主なポイント:
- 大和証券は、金力永磁(JL MAG)の投資判断を「アウトパフォーム」、目標株価を24香港ドルとしてカバレッジを開始しました。
- 同社はテスラのヒト型ロボット「Optimus」向けモーターローターの独占サプライヤーです。
- 大和証券は、2025年から2028年にかけて同社の純利益が年平均成長率(CAGR)26%で成長すると予測しています。
主なポイント:

大和証券は、金力永磁(JL MAG Rare-Earth、06680.HK)の投資判断を「アウトパフォーム」、目標株価を24香港ドルとしてカバレッジを開始しました。これは現在の株価から16.6%の上昇余地を示唆しています。
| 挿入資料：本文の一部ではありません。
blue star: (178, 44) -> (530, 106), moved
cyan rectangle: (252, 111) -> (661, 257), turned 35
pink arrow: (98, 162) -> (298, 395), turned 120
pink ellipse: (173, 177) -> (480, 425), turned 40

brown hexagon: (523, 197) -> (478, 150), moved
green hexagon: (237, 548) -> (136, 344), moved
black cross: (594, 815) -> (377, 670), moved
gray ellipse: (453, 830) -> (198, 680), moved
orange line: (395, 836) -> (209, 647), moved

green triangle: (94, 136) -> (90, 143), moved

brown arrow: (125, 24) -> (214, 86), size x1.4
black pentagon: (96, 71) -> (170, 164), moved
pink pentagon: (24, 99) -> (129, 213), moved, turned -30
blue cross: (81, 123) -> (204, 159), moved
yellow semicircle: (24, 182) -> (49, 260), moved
同証券は、同社が世界最大のレアアース磁石メーカーであることや、テスラのロボット戦略における主要サプライヤーとしての役割を評価しています。
大和証券のレポートは、「同社は90%以上の稼働率を維持しており(業界平均の40%〜60%に対して)、その結果、中国の主要な磁性材料メーカーの中で最も低いユニットコストを実現している」と指摘しています。
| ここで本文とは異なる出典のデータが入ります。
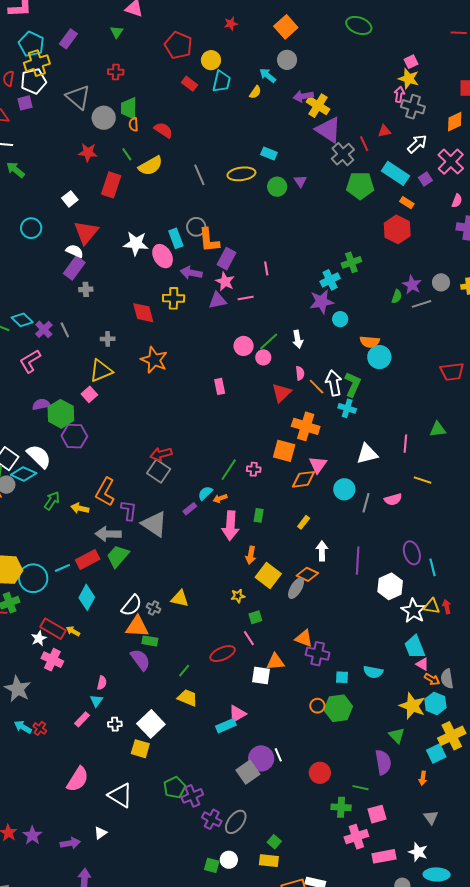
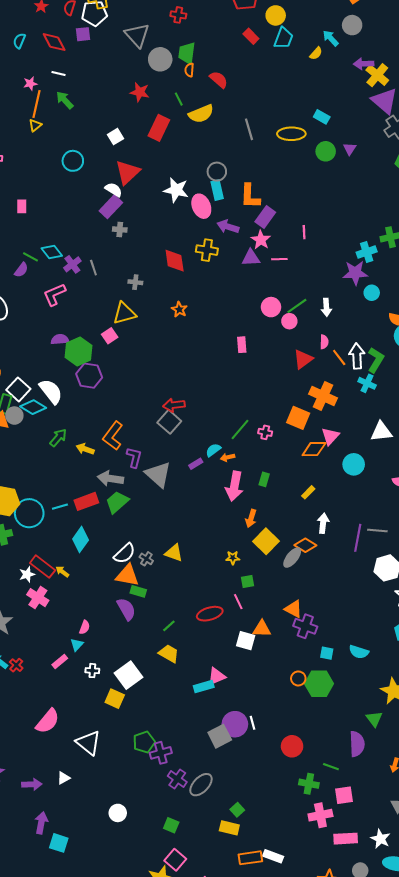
gray circle: (196, 227) -> (217, 172), moved
orange star: (154, 360) -> (179, 309), size x0.6
gray line: (366, 503) -> (377, 531), moved, turned 72
white circle: (229, 860) -> (118, 813), moved

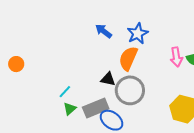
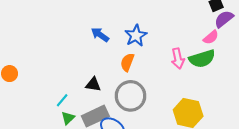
orange semicircle: (128, 58) -> (127, 62), size x0.7
black triangle: (108, 79) -> (93, 84), moved

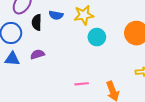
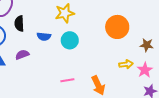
blue semicircle: (56, 15) -> (44, 36), moved
cyan circle: (97, 37) -> (70, 40), moved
今回の分析開始は、金力永磁がテスラとのサプライチェーン関係を強化し、ヒト型ロボット「Optimus」向けモーターローターの独占サプライヤーに指名されたタイミングと重なっています。ロボット1台あたり約4.5キログラムの磁石が使用される見込みで、大きな新たな収益源となります。大和証券は、ロボット部門の売上高が2028年までに10億2,300万人民元に達し、総売上高の8%を占めると予測しています。
大和証券は、2025年から2028年にかけて同社の純利益が年平均成長率(CAGR)26%で推移すると予測しています。また、技術的優位性と需要拡大を背景に、売上高総利益率は2024年の11%から2027年には約22%まで回復すると見ています。
金力永磁は、自社開発の粒界拡散(GBD)技術を生産能力の約90%に適用しており、業界平均の50%未満を大きく上回っています。この技術により、磁石ユニットあたりの重レアアースの使用量を最大70%削減でき、明確なコスト優位性をもたらしています。
ポジティブな評価とテスラのロボットプロジェクトとの直接的な結びつきは、投資家の強い関心を集め、金力永磁の株価を押し上げる可能性があります。また、これは新たな投資テーマとして、より広範なヒト型ロボット・サプライチェーンにスポットライトを当てることになります。
本記事は情報提供のみを目的としており、投資勧誘を構成するものではありません。